The British government’s drive to raise private finance for the new Sizewell C nuclear plant may not conclude until the end of next year, more than a decade after the project was launched.
Ministers gave the go-ahead last year for what would be the next project in Britain’s new nuclear programme, seen as crucial to the country’s energy security. The government paid £697mn for an initial 50 per cent stake in the company behind Sizewell C alongside French state-backed utility EDF.
Before construction can start, the government needs to raise an estimated £20bn in private finance through a mix of debt and equity, with the cost clawed back through a surcharge on energy bills while it is being built. The 3.2-gigawatt plant would take around a decade to build.
But one senior industry figure warned that the next general election — due to be held before January 2025 — would hold up the financing.
“I don’t think they will reach the [final investment decision] until late next year and the election will add further to the delay as investors would need to trust [any] new government,” he said.

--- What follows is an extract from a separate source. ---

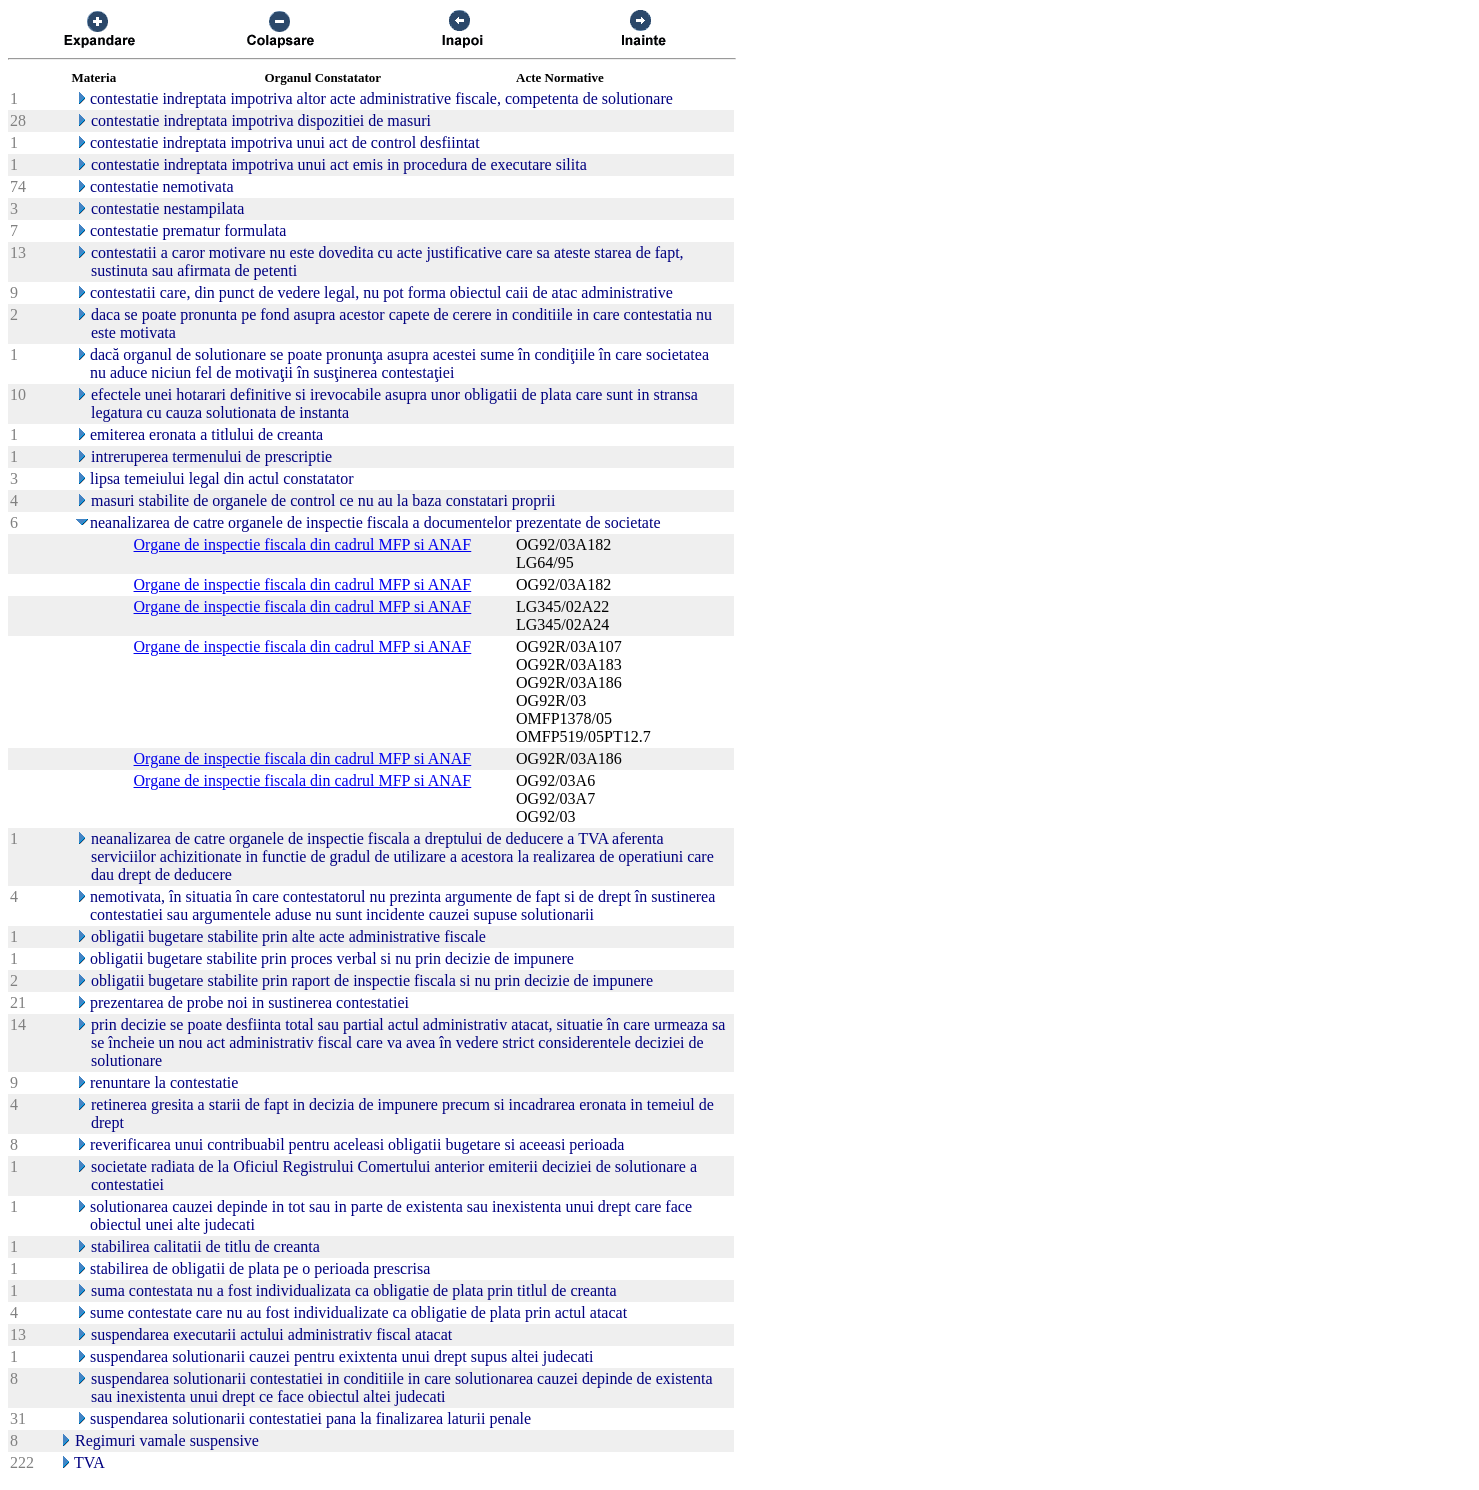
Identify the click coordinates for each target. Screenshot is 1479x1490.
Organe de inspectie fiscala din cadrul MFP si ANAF (303, 544)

“Potential investors will want to know the project preparation, including the status of all engineering drawings, construction planning and especially the project management arrangements.”
Barclays was appointed last June to run the process but will not launch a formal fundraising until later this year.

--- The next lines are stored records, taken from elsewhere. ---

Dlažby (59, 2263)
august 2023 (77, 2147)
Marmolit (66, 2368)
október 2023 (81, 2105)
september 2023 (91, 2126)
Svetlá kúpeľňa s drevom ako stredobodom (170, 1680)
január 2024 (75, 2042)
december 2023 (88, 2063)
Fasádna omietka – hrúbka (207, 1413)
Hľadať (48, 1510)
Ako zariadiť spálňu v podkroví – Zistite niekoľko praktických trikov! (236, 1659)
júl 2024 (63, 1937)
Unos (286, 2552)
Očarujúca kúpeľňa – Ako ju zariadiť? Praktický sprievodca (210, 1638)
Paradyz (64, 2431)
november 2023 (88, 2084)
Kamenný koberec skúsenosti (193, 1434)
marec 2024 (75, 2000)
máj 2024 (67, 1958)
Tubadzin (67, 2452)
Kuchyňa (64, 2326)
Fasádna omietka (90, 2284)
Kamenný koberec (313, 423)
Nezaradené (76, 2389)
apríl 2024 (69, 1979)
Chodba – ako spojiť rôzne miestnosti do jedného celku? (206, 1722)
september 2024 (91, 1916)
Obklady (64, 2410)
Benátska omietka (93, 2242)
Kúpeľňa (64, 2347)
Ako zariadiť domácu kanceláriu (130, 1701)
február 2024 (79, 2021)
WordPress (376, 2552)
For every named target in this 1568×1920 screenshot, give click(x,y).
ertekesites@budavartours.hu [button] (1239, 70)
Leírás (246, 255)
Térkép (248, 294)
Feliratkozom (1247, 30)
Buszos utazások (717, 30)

EDF first consulted on its plans to build a nuclear power station on the Suffolk coast a decade ago, following the then-Labour government’s decision in 2008 to replace the UK’s ageing fleet of reactors.
The slow progress at Sizewell C will raise questions over the government’s ability to reach its ambitious target of 24GW of new nuclear capacity by 2050. The target is equivalent to 25 per cent of Britain’s electricity, compared with 15 per cent at present.

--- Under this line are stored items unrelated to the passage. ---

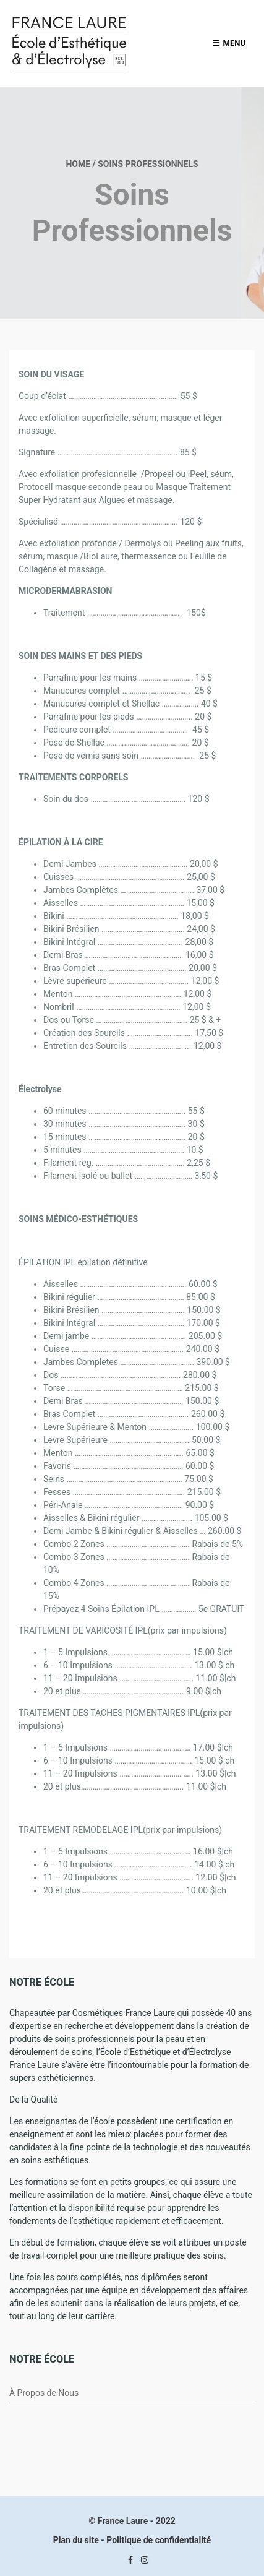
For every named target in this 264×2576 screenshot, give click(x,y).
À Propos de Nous (44, 2393)
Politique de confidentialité (158, 2540)
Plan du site (76, 2540)
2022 (166, 2521)
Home (78, 164)
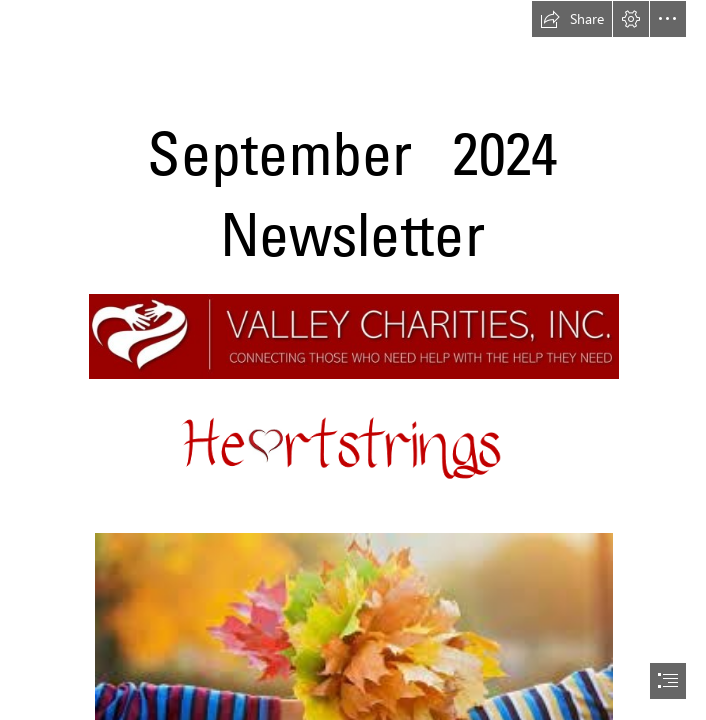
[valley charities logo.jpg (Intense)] (353, 335)
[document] (353, 360)
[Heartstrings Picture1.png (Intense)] (353, 455)
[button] (572, 19)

Grant Shapps, business secretary, will shortly announce the formal launch of a body called Great British Nuclear designed to develop a pipeline of nuclear projects, large and small, beyond Sizewell.
Potential backers of Sizewell have also warned of waning investor appetite, with the environment for pension funds and other large City institutions having changed markedly over the past year.
Richard Nourse, managing partner at Schroders Greencoat, which is considering creating an investment fund to take a stake in Sizewell C, warned there was “just a lot less money for this kind of investment”.
He added: “A year ago I was confident that you’d get a high level of interest from pensions for long-dated inflation-linked equity but now demand just isn’t there. The infrastructure equity demand . . . has just vaporised because of the sea change in markets following the gilts crisis.”
Ted Frith, chief operating officer at GLIL, a partnership of pension funds investing in infrastructure, said the recent liability-driven investment (LDI) crisis affecting final salary pension schemes was forcing funds to review the suitability of ultra-long-term investments as they need greater liquidity.
“Even if you don’t have LDI, the effects have forced managers to review the liquidity in their pension funds and, in some cases, made them more reluctant to invest in illiquid assets such as infrastructure,” he said.
Dieter Helm, professor of economics at Oxford university, said the government should provide most of the financing. “No one is interested in investing in pure nuclear risk . . . They are interested in derisked infrastructure which looks more like a government bond.”
All the main nuclear projects across Europe, including EDF’s Hinkley Point in Somerset, which has a similar design to Sizewell C, have been hit by delays and big cost overruns.
Sizewell C said: “There is growing interest in Sizewell C which will offer low-risk, inflation-linked returns while delivering value for money to consumers.”
The government added: “We are attracting new finance and believe investors will take confidence from the government’s clear commitment to the nuclear sector.”